明治34年に愛知県の千代田村(現・稲沢)に荻須センセは生まれた。大正9年に上京してそれから川端画学校で藤島武二の指導を受けた。そして東京美術学校を大正15年に卒業してパリへ渡ったのである。モーリス・ユトリロの作品に影響を受ける。
一旦は第二次大戦のために帰国するが、やはりフランスの地への憧れは捨て難く、大戦が終結するや再びパリへ渡ってついに彼の地で逝った。モンマルトルのその墓は実に奇妙で円柱が途中で折れている型。「何で?」と元村先生にお聞きしたら、志半ばにして亡くなった先生の気持ちを表しているのだとか。その朝まで筆をとっていて絵筆を洗う間もなく倒れてしまったそうな。
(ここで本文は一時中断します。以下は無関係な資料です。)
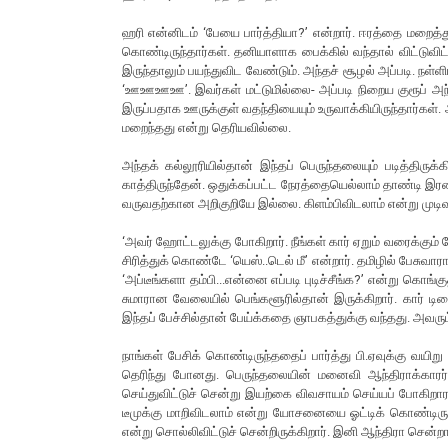
ஹரி என்னிடம் ‘பேயை பார்த்தியா?’ என்றார். ஈரத்தை மறைத
கொண்டிருந்தார்கள். தனியாளாக பைக்கில் வந்தால் விட்டு
இருந்தாலும் பயந்துவிட வேண்டும். அந்தச் சூழல் அப்படி. நள்ள
‘ஊஊஊஊ’. இவர்கள் மட்டுமில்லை- அப்படி நிறைய குரூப் அந்தச்
இருப்பதாக ஊருக்குள் வதந்தியையும் உருவாக்கியிருந்தார்கள்.
மறைந்தது என்று தெரியவில்லை.
அந்தக் கல்லூரியில்தான் இந்தப் பெருந்தலையும் படித்திரு
காத்திருந்தேன். ஒதுக்கப்பட்ட நேரத்தையெல்லாம் தாண்டி இர
வருவதற்கான அறிகுறியே இல்லை. கிளம்பிவிடலாம் என்று முடி
‘அவர் ஹோட்டலுக்கு போகிறார். நீங்கள் கார் ஏறும் வரைக்கும் ப
சிரித்துக் கொண்டே ‘யெஸ்..டெல் மீ’ என்றார். தமிழில் பேசுவ
‘அப்டீங்களா தம்பி...என்னை எப்படி புடிச்சீங்க?’ என்று கொங்க
சுமாரான வேலையில் பெங்களூரில்தான் இருக்கிறார். கார் ட
இந்தப் பேச்சில்தான் பேய்க்கதை ஞாபகத்துக்கு வந்தது. அவரும
நாங்கள் பேசிக் கொண்டிருந்ததைப் பார்த்து பி.ஏவுக்கு வயிற
தெரிந்து போனது. பெருந்தலையின் மனைவி ஆந்திராக்காரர
செய்துவிட்டுச் சென்று இயற்கை விவசாயம் செய்யப் போகிறா
டீமுக்கு மாறிவிடலாம் என்று யோசனையை ஓட்டிக் கொண்டிருந்த
என்று சொல்லிவிட்டுச் சென்றிருக்கிறார். இனி ஆந்திரா சென்றால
よく役者は舞台で死ねたら本望だと言う。だから絵筆を持ったまま亡くなられたら本望なのだろう。この時のことを話したら春日三球さんが言う。「ボクの学校の先輩がね、彼女とセックスの最中に腹上死したんですよ。あれも志半ばで死んじゃったんだから男性のシンボルが途中で折れた墓造ったらいいのかな」。何という不謹慎、何たる暴言。何という芸人らしいお言葉!!
荻須先生の墓にも下にパレットを石で造って置いてあるが、墓地を歩くと大抵の画家の墓にはそれがあるからわかり易い。奥さんは黒い石で造りたかったらしいが、やや赤味がかったこの石の方が汚れが目立たなくていいと、石屋さんに言われたのでそうしたとおっしゃったそうな。絵を描いていた時そこへ入れるサインのoguissという文字が刻まれているが、これをogisuと書くとフランス人はオギスと読まずオジュジュと読んでしまうんだと。オジュジュじゃお数珠みたいだもんね。
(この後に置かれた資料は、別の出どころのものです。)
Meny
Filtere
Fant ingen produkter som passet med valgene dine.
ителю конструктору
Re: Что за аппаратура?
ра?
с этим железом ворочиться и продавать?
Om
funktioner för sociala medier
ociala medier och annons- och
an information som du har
「荻須先生はパリの街角を好んでお画きになったんですよ。当時の市長さんでジャク・シラクって人が、荻須氏は最もパリ的な日本人とおっしゃったんですよ」と元村先生。なるほど、かつて「パリのアメリカ人」てな映画があったけど、荻須高徳は、藤田嗣治、佐伯祐三らと正しく「パリの日本人」なんだ。
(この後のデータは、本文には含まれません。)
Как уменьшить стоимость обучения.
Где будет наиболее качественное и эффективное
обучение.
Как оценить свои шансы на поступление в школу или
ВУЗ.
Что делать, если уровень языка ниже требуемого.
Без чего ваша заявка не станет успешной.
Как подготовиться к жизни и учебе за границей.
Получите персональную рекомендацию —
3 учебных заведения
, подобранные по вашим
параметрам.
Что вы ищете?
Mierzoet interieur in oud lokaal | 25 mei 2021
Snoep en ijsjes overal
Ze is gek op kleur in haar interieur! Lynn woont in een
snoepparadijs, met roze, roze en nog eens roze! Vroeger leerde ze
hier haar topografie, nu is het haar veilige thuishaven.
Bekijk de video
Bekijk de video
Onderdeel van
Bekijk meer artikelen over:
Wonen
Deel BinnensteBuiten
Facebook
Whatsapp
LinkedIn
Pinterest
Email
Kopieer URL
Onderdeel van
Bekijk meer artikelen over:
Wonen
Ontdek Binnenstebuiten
帰り道入ったカフェで元村センセ。「ここでよく荻須先生にワインをご馳走になりましてね。いい方でした。うれしさんもいい人になりたかったらワインをご馳走することです」。いや元村センセはもちろん冗談でおっしゃったのです。でもボクは本当に一日お付き合いいただいたのでワインも食事もご馳走するつもりでした。なのに、ちょっとトイレへ立ったスキに、先生が支払っちゃったんです。志半ばでして!!
「ご馳走様」と腰を折りました。